After casting spells, surviving wizards take turns to move their characters and any creatures they control, unless they are engaged in combat. They can attack other wizards or creatures by moving or flying into them, which also engages the enemy for immediate combat. Successful attacks eliminate the enemy, and the victorious entity moves onto its square. The success of an attack depends on the attacker's combat rating, defender's defense rating, and a degree of randomness. Some creatures can execute ranged attacks if they have a clear line of sight.

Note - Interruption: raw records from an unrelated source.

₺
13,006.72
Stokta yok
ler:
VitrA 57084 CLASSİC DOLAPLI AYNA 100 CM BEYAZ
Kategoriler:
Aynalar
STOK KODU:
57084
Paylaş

All computer-controlled entities always attempt to move each turn, even when it might not be beneficial, unless they are in a Magic Wood, Castle, or Citadel. All creatures or spells created by a wizard vanish immediately if that wizard is destroyed. For human players, none of the actions are compulsory; they can skip any actions they wish to. The turn sequence restarts after all wizards have taken their turn to move and fight.

==Development==
Chaos was created entirely by Julian Gollop, based on his 1982 design for a traditional card game, itself inspired by the early Games Workshop board game Warlock. He was an avid card game designer and saw computers as a way of hiding game rules too complicated for pen-and-paper scenarios. Thus the board used in the card game became the tiled map in the video game.

==Reception==
CRASH awarded Chaos 8 out of 10, praising the neatness of the presentation, efficient sound effects, pleasing sprites and concluding that it was a very good multiplayer strategy game. Criticisms included the sparseness of the initial playing area, lack of status report for the wizards and information on how much damage was being dealt. The reviewer also felt there could have been a wider range of missile attack spells. Sinclair User rated Chaos 4 out of 5 stars, calling it "fast-moving and colourful" with simple, functional graphics. It was seen to be complex enough to appeal to players of both Dungeons & Dragons and strategy games. White Dwarf awarded it 7 out of 10, finding particular fun in the spells "Magic Fire" and "Gooey Blob" but criticized the poor quality of the instruction booklet.

==Legacy==
In the final issue of Your Sinclair in 1993, Chaos was listed at fifth place of the Your Sinclair Readers' Top 100 Games Of All Time.

One of Jagex's early games was Cyber Wars, a browser-based online multiplayer clone of Chaos that switched the fantasy theme of the game for a sci-fi one; it was part of the Castle Games Domain online lobby. Developers of the indie PC strategy game Darwinia cite Chaos as an influence during its early development. Chaos has also been the subject of many homebrew remakes such as Chaos Funk: Gollop regularly receives requests from people wishing to create remakes.

Gollop developed the game Chaos Reborn, described as "part sequel, part re-imagining of [the] original game" and was released in October 2015.